Читать книгу "Грибной царь - Юрий Поляков"
Шрифт:
Интервал:
Закладка:
— Это он! Не ходи! Он убьет!
Свирельников вырвался, выскочил из машины и бросился к человеку, но тот, крича что-то несвязное, убежал. Так и непонятно, кто это был: маньяк, подкарауливавший в чаще сладкие парочки, или просто заблудившийся пьяница. Бездомных, живущих в лесных землянках, тогда еще капитализм не наплодил. Свирельников вернулся в теплую машину и стал успокаивать Эльвиру, вышучивая ее страхи. Честно говоря, в нем жило какое-то глупое ощущение естественной безвинности их отношений, чувство того, что из-за нежно-стыдных взрослых игр, которым они предавались во время свиданий, не может быть никаких неприятностей, а тем более — смертоубийства. В конце концов, когда выполняешь чужую работу, следует ждать благодарности, а не мести!
— А я думал, он у тебя не мстительный!
Свирельников намекал на популярный в ту пору анекдот про мужчину и женщину, оказавшихся в двухместном купе. Сначала они жаловались друг другу на оставшихся дома супругов, а потом решили сообща отомстить сразу за все обиды. Так и сделали. Вскоре дама предложила отомстить повторно, но мужчина отказался, объяснив, что он-де не мстительный…

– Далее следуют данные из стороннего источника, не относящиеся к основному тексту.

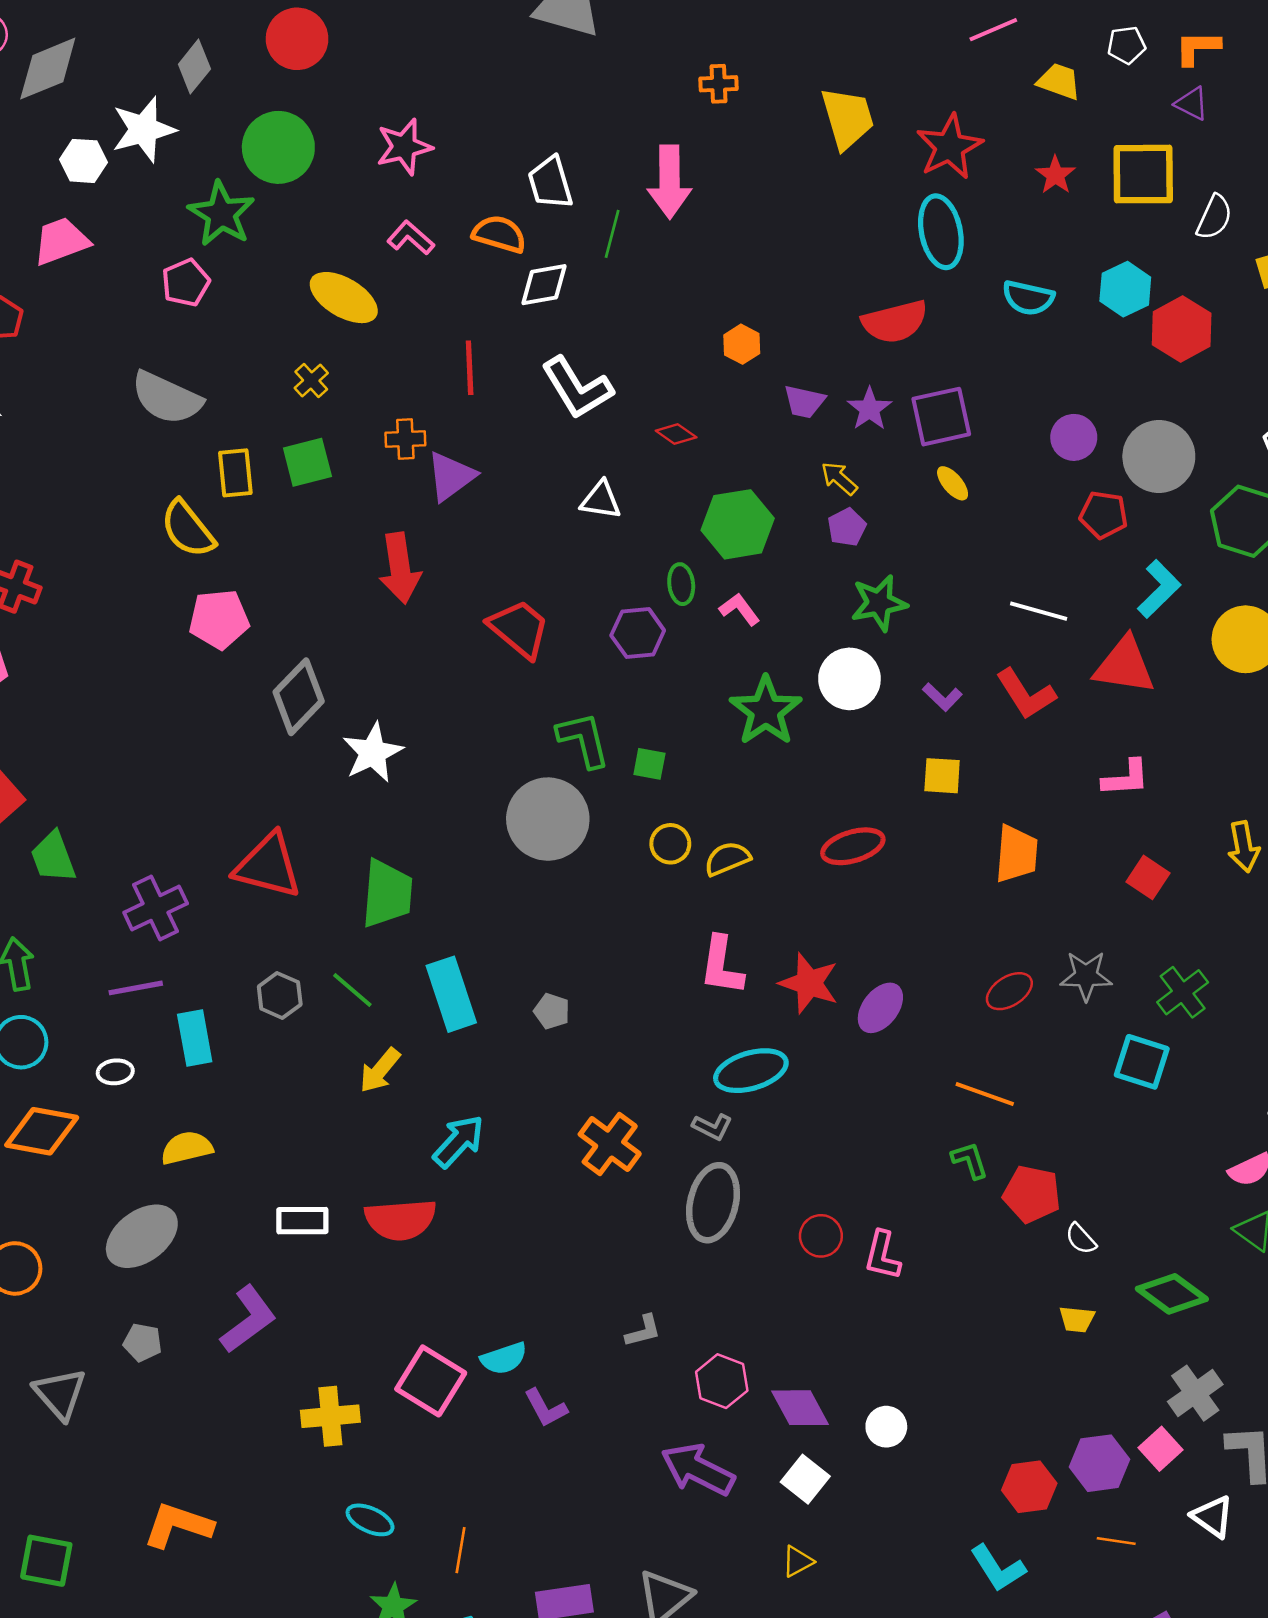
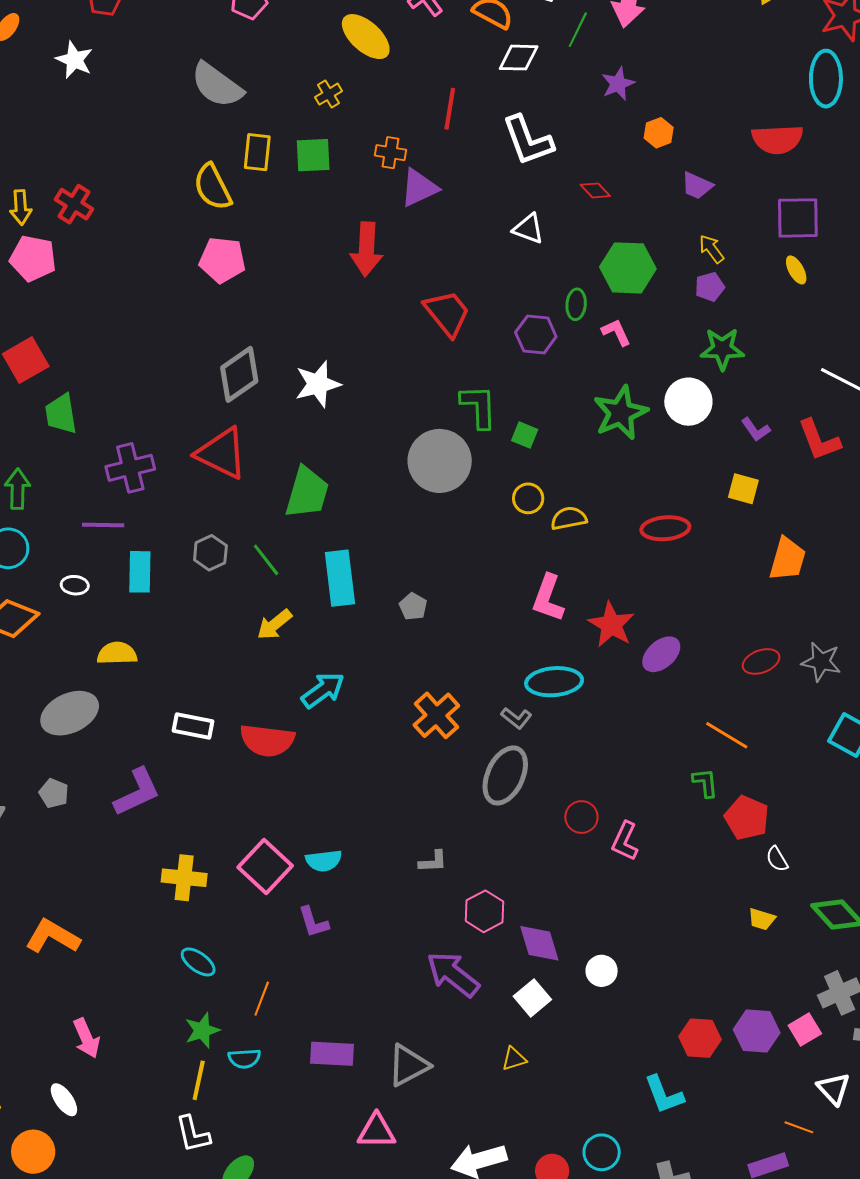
purple star: (869, 409) -> (618, 84), moved
gray diamond: (299, 697) -> (239, 374), moved
purple L-shape: (546, 1408) -> (313, 922), moved
orange line: (1116, 1541) -> (799, 1127), moved

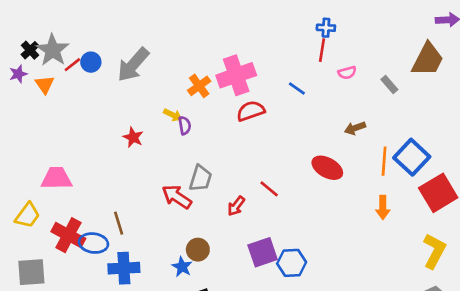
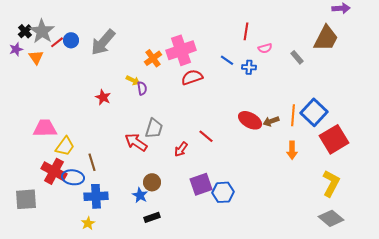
blue cross: (326, 28) -> (249, 67), moved
brown arrow: (355, 128) -> (271, 121), moved
yellow trapezoid: (27, 215) -> (65, 146), moved

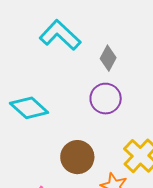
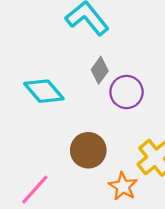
gray diamond: (108, 58) -> (100, 70), moved

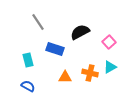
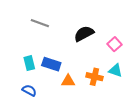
gray line: (38, 22) -> (40, 23), turned -36
blue rectangle: (55, 49) -> (51, 64), moved
cyan triangle: (110, 67) -> (116, 70), turned 48

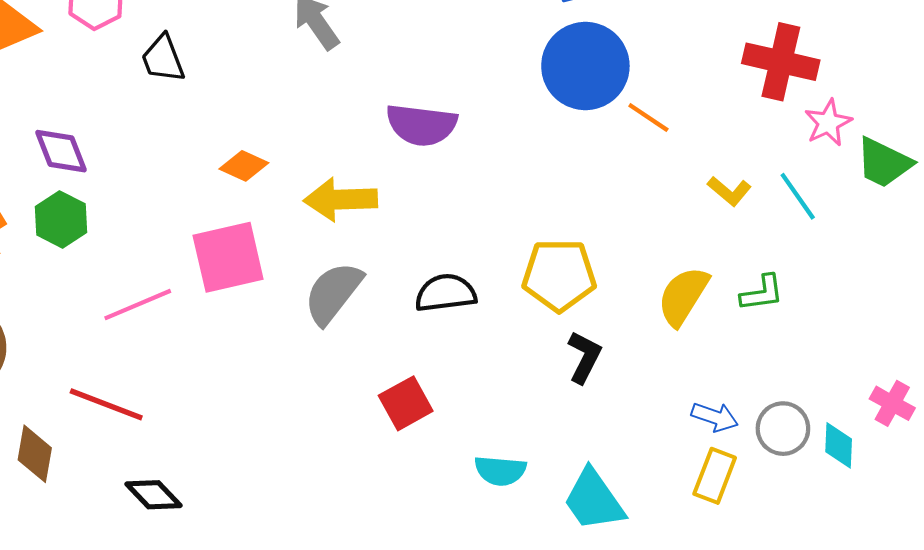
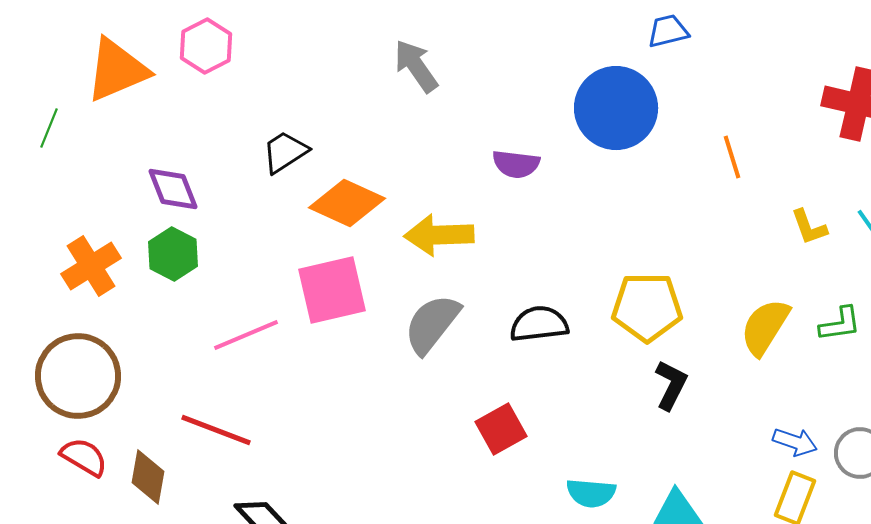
black trapezoid: (163, 59) -> (285, 152), moved, turned 78
blue circle: (585, 66) -> (616, 108), moved
orange line: (648, 117) -> (732, 157), turned 39
purple semicircle: (421, 125) -> (516, 164), size x0.7
orange diamond: (244, 166) -> (347, 203), size x1.6
yellow L-shape: (729, 191) -> (809, 227), turned 30

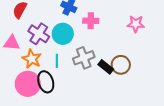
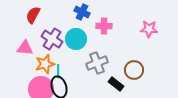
orange star: (32, 59) -> (45, 64), turned 30
cyan line: (57, 61) -> (58, 71), moved
black rectangle: (106, 67) -> (116, 84), moved

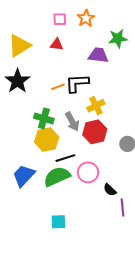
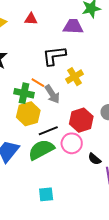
orange line: (58, 87) -> (38, 83), moved, turned 56
red hexagon: (95, 132) -> (81, 120), moved

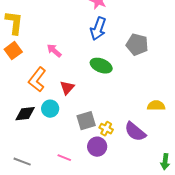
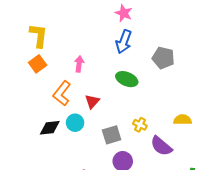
pink arrow: (54, 51) -> (79, 64), turned 56
yellow cross: (106, 129) -> (140, 125), moved

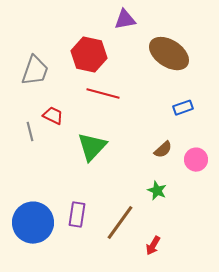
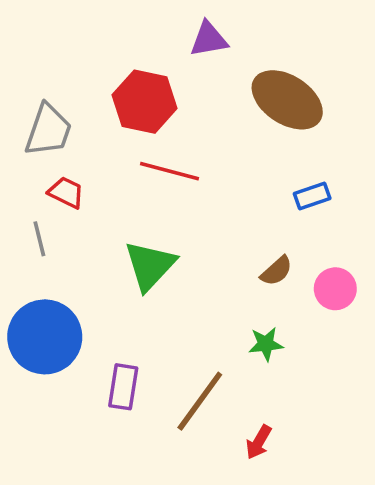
red trapezoid: (53, 116) -> (66, 193), moved
green star: (157, 191) -> (266, 344), turned -30
blue circle: (33, 223) -> (45, 337), moved

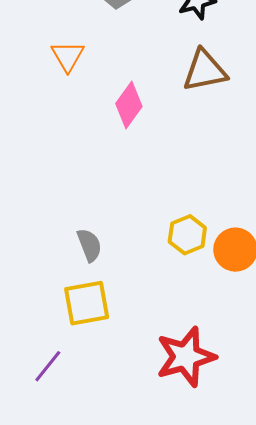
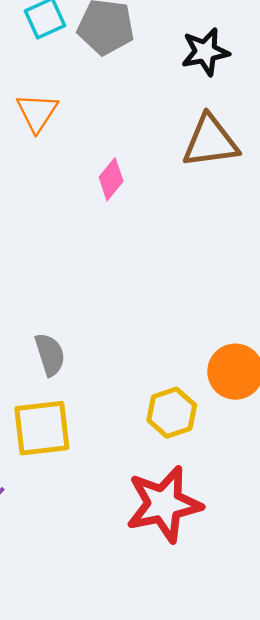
pink diamond: (129, 105) -> (111, 179), size x0.7
yellow hexagon: (187, 235) -> (172, 413), moved

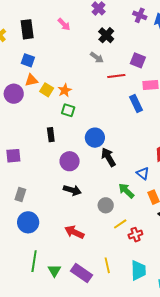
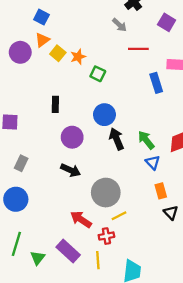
purple square: (138, 60) -> (167, 22), moved
orange triangle: (31, 80) -> (42, 40), turned -32
green square: (68, 110) -> (98, 74), moved
green arrow: (126, 191) -> (146, 140), moved
gray rectangle: (20, 195) -> (21, 163), moved
gray circle: (106, 205) -> (106, 193), size x1.6
red arrow: (74, 232) -> (81, 219), moved
red cross: (135, 235) -> (106, 236), moved
purple rectangle: (81, 273) -> (68, 251), moved

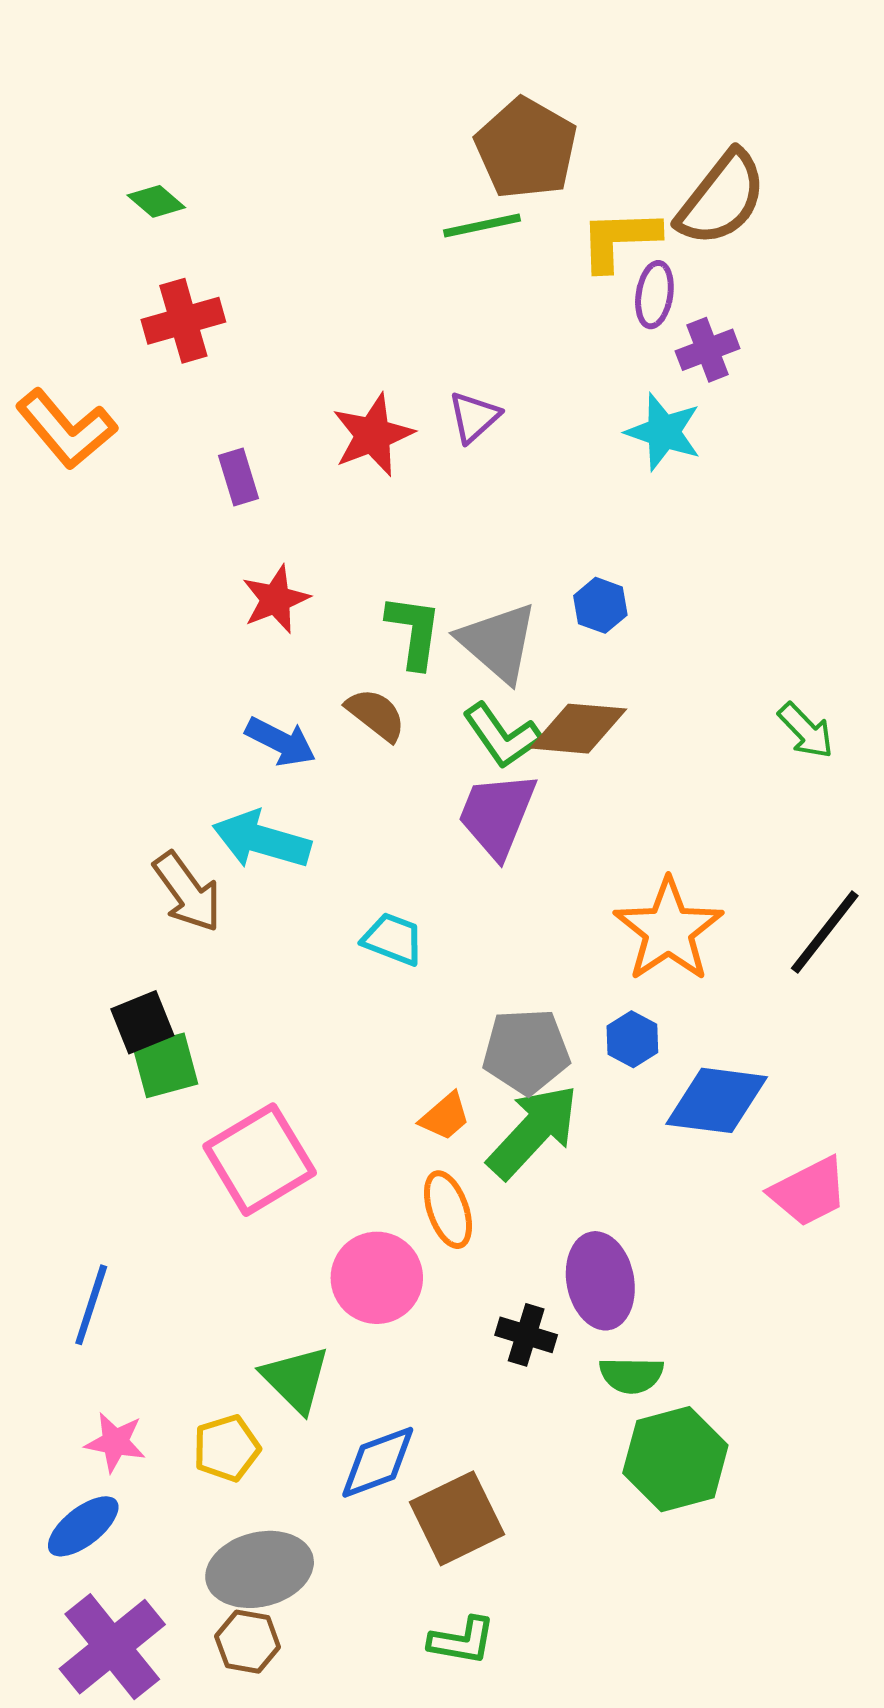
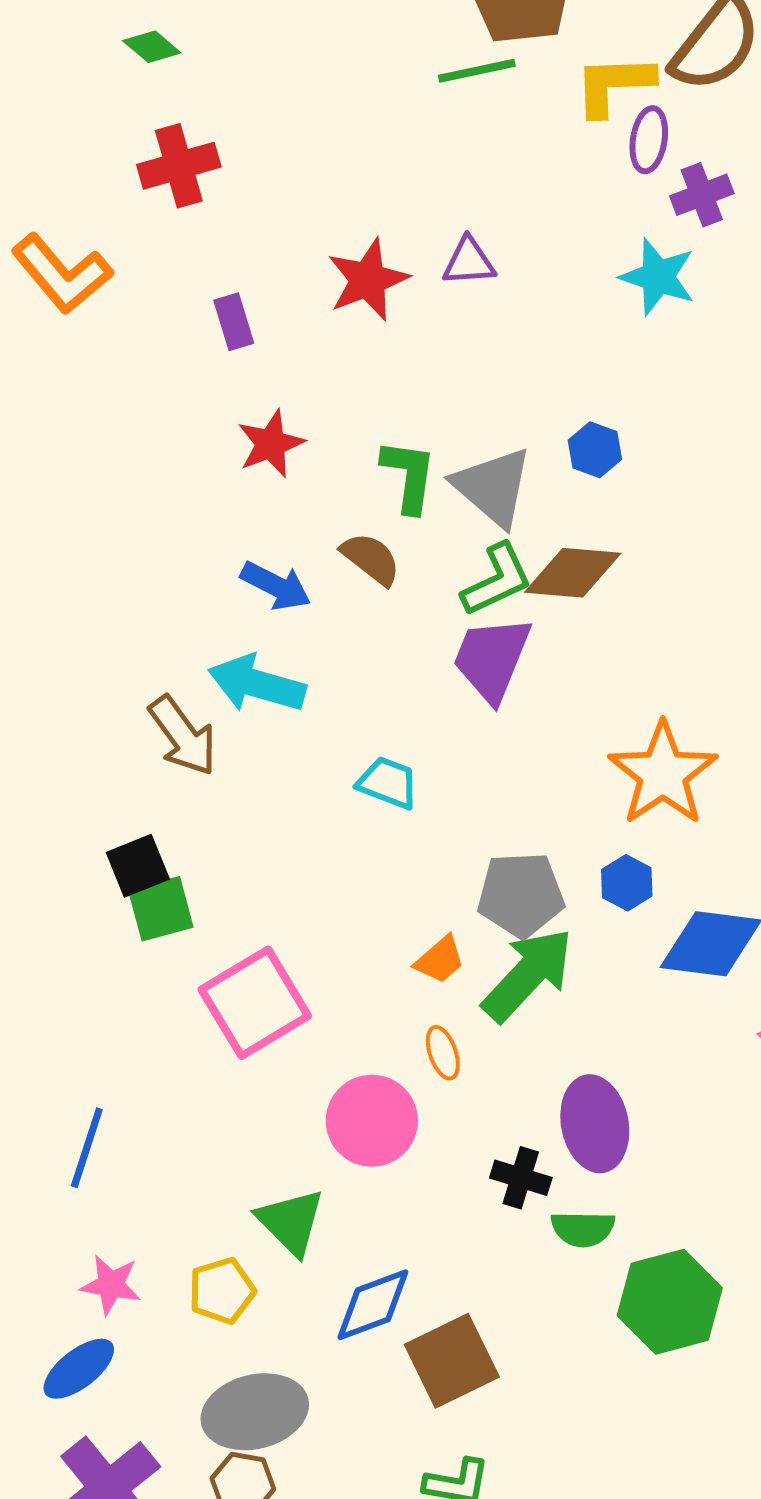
purple triangle: (474, 417) -> (469, 262), turned 38
green L-shape: (502, 736) -> (497, 580), turned -80
orange ellipse: (448, 1210) -> (443, 1053), size x0.7
green semicircle: (631, 1375) -> (583, 1229), moved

— Ты зря шутишь! Это совсем не смешно, — сказала она. — Ему не жалко ни себя, ни других. Знаешь, какая у него любимая поговорка?
— Какая?
— Двадцать лет для мести не срок.
Впрочем, это была единственная неприятность, случившаяся во время их свиданий. Потом, отдыхая, они обычно курили и расслабленно делились семейными новостями. Эльвира жаловалась на сына, который лентяйничал в школе, получал двойки и боялся только отца. А тот мальчиком почти не занимался. В Афгане он попал в переделку, получил сильную контузию и страдал теперь затяжными депрессиями. Из-за этого у него случались неприятности по службе. Свирельников в свою очередь докладывал, что Аленка отказывается учиться на пианино, что Тоня даже предлагала дочери за каждое занятие по сольфеджио выдавать рубль, но он как отец категорически против, ибо усидчивость в ребенке надо воспитывать, а не покупать. Этот заботливый интерес к чужим домашним мелочам словно подтверждал: измена изменой, а семья семьей. Более того, генитальная неверность укрепляет сердечную преданность законному супругу!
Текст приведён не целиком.